Commotions cérébrales et gestes sexuels, les registres d'accidents ont bondi dans plusieurs écoles spécialisées. À l'école Le Tournesol, à Montréal, le personnel scolaire, pourtant habitué à gérer des enfants avec de graves troubles de comportement, est cette fois à bout de souffle.

Dès qu'on franchit les portes de l'école Le Tournesol, on est confronté au langage particulier des enfants autistes, parfois fait uniquement de cris et de sons. Dans cet établissement, les classes ne sont pas remplies de pupitres, mais elles sont parsemées de « coins d'apaisement », des espaces où les élèves peuvent trouver refuge. La directrice se promène avec un walkie-talkie. Le personnel peut être appelé à tout moment à répondre à un « code blanc », c'est-à-dire prêter main-forte lorsqu’un élève devient violent.

Radio-Canada rapportait récemment que les interventions de la CNESST liées à la violence dans les écoles primaires et secondaires ont quintuplé. Or, la situation est particulièrement difficile dans les écoles spécialisées, selon les syndicats. Ce reportage s'inscrit dans une série de deux.

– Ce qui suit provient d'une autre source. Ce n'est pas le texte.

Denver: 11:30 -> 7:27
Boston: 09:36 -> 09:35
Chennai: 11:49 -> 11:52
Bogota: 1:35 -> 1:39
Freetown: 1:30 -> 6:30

L'école Le Tournesol n'est pas comme les autres. Elle est le dernier rempart des élèves ayant une déficience intellectuelle moyenne à sévère, avec ou sans trouble du spectre de l'autisme (TSA), dont certains ont des comportements très agressifs.

Les élèves proviennent des quatre coins de la métropole, et même des couronnes nord et sud. Parfois, ils sont passés par des écoles régulières avant d'y aboutir. D’autres y sont depuis leur plus jeune âge, car l'école accueille les élèves dès 5 ans et jusqu'à l'âge de 21 ans.

À l'instar d'un groupe tactique d'intervention, le personnel scolaire est un peu comme une brigade entraînée à travailler dans les conditions les plus stressantes du réseau scolaire. Mais le niveau de difficulté a monté d'un cran depuis la pandémie. Et les travailleurs les plus chevronnés s'écroulent, selon les nombreux rapports d'accident auxquels Radio-Canada a eu accès.

Voici, par exemple, l'histoire d'une employée que nous appellerons Marie*.

En 2022, un adolescent âgé de 15 ans atteint de déficience intellectuelle et du trouble du spectre de l'autisme (TSA) devient obsédé par certaines travailleuses, dont Marie.

Il empoigne des seins, agrippe des fesses, caresse l'entrejambe à répétition, peut-on lire dans les documents que nous avons consultés.

Marie subira près de 100 gestes de nature sexuelle en quelques semaines.

C'était vraiment envahissant, confie-t-elle.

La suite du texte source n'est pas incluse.